1 Introduction

In this paper we present DaCENA (Data Context for News Articles), a web application that let a user read a news article while contextually exploring additional content extracted from a semantic Knowledge Base (KB). Like in other annotated corpora, a set of named entities of a KB is extracted from text using an entity linking tool. The key feature of DaCENA is the approach to model, organize, visualize and interact with the additional content presented to the reader: at the side of an article, we present several semantic associations [1], i.e., paths of connected facts extracted from a linked data source. The associations connect a main entity representing the article’s topic with many other named entities found in the text. The set of extracted associations defines the Data Context of the article. For example, an article entitled “A Threat to Spanish Democracy” published in the New York Times on 7th, November 2014, discusses the threat of Catalan nationalism for Spanish democracy.
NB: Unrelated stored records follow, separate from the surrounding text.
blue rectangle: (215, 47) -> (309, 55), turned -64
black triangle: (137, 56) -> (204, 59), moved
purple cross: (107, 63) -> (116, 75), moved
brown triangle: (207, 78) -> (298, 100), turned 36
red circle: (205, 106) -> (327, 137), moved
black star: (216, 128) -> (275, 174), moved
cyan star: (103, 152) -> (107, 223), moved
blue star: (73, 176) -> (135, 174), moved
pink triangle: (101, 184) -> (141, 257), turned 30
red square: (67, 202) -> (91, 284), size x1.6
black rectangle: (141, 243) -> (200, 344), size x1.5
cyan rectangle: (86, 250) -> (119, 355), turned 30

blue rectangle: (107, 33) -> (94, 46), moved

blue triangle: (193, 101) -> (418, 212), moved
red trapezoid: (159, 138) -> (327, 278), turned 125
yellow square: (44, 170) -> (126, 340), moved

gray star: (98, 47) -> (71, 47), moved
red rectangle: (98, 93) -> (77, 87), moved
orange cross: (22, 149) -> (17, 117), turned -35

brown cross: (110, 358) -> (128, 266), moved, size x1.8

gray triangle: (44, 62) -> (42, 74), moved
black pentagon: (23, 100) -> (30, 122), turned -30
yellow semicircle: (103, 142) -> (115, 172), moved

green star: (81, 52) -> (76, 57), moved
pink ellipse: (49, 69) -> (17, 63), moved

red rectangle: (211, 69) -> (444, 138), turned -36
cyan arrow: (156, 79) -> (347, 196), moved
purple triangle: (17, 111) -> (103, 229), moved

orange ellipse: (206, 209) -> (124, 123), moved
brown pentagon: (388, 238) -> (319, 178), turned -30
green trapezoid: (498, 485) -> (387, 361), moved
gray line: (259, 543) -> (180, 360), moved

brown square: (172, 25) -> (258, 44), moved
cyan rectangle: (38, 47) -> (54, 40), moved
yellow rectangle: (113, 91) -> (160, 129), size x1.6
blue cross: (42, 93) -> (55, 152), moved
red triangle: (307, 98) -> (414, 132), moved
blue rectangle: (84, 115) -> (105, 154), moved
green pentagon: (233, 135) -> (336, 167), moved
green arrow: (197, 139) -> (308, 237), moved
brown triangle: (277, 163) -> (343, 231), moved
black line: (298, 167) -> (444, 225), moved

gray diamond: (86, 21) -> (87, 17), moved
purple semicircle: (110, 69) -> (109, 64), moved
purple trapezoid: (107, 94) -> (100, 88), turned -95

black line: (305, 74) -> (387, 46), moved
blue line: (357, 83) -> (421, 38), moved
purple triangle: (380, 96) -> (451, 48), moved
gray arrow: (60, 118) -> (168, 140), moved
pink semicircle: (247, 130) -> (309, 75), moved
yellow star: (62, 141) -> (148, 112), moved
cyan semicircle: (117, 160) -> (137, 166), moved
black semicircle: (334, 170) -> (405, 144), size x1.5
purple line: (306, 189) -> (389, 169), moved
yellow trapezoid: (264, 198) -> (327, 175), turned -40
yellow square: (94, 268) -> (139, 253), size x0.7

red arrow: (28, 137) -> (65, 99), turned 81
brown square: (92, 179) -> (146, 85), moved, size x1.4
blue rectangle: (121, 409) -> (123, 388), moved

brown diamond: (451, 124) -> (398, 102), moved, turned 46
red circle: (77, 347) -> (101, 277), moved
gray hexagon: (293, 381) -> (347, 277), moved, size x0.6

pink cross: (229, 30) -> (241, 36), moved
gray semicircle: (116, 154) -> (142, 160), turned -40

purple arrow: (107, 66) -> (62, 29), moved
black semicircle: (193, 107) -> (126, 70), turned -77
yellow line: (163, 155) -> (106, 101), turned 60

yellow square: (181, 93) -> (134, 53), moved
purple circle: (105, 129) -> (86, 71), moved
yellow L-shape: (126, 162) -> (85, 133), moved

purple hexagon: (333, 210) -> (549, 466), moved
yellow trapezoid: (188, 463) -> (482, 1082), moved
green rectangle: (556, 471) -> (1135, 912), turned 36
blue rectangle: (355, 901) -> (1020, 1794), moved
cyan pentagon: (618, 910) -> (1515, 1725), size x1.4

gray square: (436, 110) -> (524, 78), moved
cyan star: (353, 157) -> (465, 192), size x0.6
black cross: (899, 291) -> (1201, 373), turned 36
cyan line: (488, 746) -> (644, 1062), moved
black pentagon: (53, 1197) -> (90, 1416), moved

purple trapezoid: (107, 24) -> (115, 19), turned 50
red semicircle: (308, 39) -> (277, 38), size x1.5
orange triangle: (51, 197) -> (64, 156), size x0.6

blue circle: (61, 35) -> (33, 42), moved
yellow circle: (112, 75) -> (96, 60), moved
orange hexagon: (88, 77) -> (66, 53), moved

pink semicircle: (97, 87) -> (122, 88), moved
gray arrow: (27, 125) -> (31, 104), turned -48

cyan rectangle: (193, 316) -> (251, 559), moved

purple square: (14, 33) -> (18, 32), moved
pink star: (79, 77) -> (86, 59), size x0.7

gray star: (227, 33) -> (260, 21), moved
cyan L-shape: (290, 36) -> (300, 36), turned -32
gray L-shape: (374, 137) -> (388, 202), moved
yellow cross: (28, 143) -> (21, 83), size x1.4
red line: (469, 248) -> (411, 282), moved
Catalonia is deemed to be the main entity of the article, while other thirteen entities are found, including Catalan nationalism. The Data Context consists of 278 associations, among which we find that Catalonia is birth place of Artur Mas I Gavarro, who is the president of Convergence and Union (a party), which has Catalan nationalism as ideology.

The Data Context can be very large, e.g., up to dozens of thousands associations, and contain many uninteresting associations, e.g., Barack Obama is born in America. To rank and filter out the associations based on their expected interest for the reader, we evaluate every association using a novel serendipity measure. This measure considers the relevance of the association in relation to the news article and the unexpectedness of the association in the KB. The balance between relevance and serendipity can be determined by the user at runtime according to his/her preferences. A set of top-k serendipitous associations is presented to the reader, while more associations can be visualized on demand. DaCENA can be tested online on several articles extracted from the New York Times at the address http://dacena.densitydesign.org/.

DaCENA is targeted to two different kinds of users: readers who are interested in data-supported stories, in the vein of data journalism [3], and journalists in the newsroom. A reader can leverage the explored data to better understand the context of the story told in the article. For example, from the above mentioned association between Catalonia and Catalan nationalism, the reader discovers the name of a prominent politician (currently leading the Catalonia government) and of his party, which were not mentioned in the article. In addition he/she learns that such a party supports a nationalist vision. A journalist may use DaCENA to have inspiration for a new story. For example, in other associations found by DaCENA, e.g. the ones between Catalonia and Autonomous countries of Spain, he/she can find out about other autonomous communities. These findings may inspire a new story about the political landscape behind nationalist ideologies in Spain and a comparative analysis of different political movements in favour of autonomy. Ultimately, DaCENA aims to be a first steps towards data journalism based on the analysis of relational data.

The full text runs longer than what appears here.